## What is being asked
Beginning with the line that holds "dating. No one", write out each line exactly as it stands until the end of the data, and include no pictures.

[Source data]

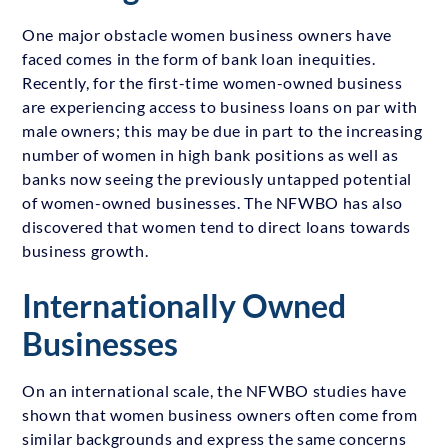
One major obstacle women business owners have
faced comes in the form of bank loan inequities.
Recently, for the first-time women-owned business
are experiencing access to business loans on par with
male owners; this may be due in part to the increasing
number of women in high bank positions as well as
banks now seeing the previously untapped potential
of women-owned businesses. The NFWBO has also
discovered that women tend to direct loans towards
business growth.
Internationally Owned
Businesses
On an international scale, the NFWBO studies have
shown that women business owners often come from
similar backgrounds and express the same concerns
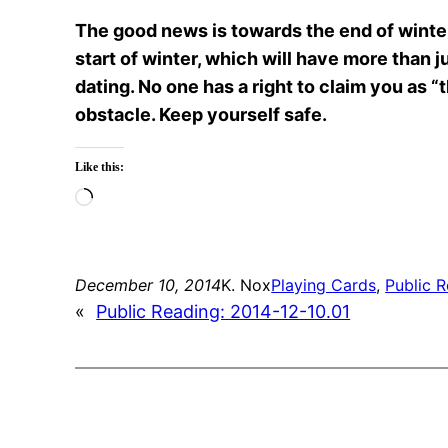
The good news is towards the end of winter,
start of winter, which will have more than
dating. No one has a right to claim you as “
obstacle. Keep yourself safe.
Like this:
Loading…
December 10, 2014
K. Nox
Playing Cards
, 
Public 
«
Public Reading: 2014-12-10.01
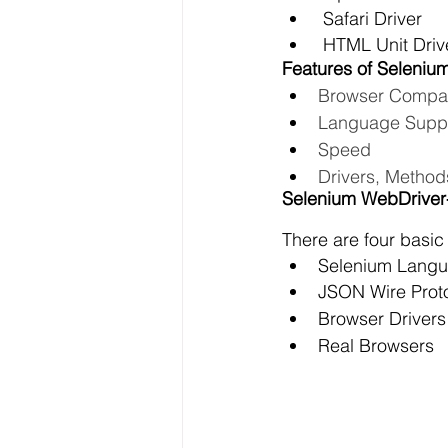
 Safari Driver
 HTML Unit Driv
Features of Seleniu
Browser Compati
Language Supp
Speed
Drivers, Method
Selenium WebDriver-
There are four basic
Selenium Langu
JSON Wire Prot
Browser Drivers
Real Browsers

[/Source data]

## Output for this task
dating. No one has a right to claim you as “
obstacle. Keep yourself safe.
Like this:
Loading…
December 10, 2014
K. Nox
Playing Cards
, 
Public 
«
Public Reading: 2014-12-10.01
 Safari Driver
 HTML Unit Driv
Features of Seleniu
Browser Compati
Language Supp
Speed
Drivers, Method
Selenium WebDriver-
There are four basic
Selenium Langu
JSON Wire Prot
Browser Drivers
Real Browsers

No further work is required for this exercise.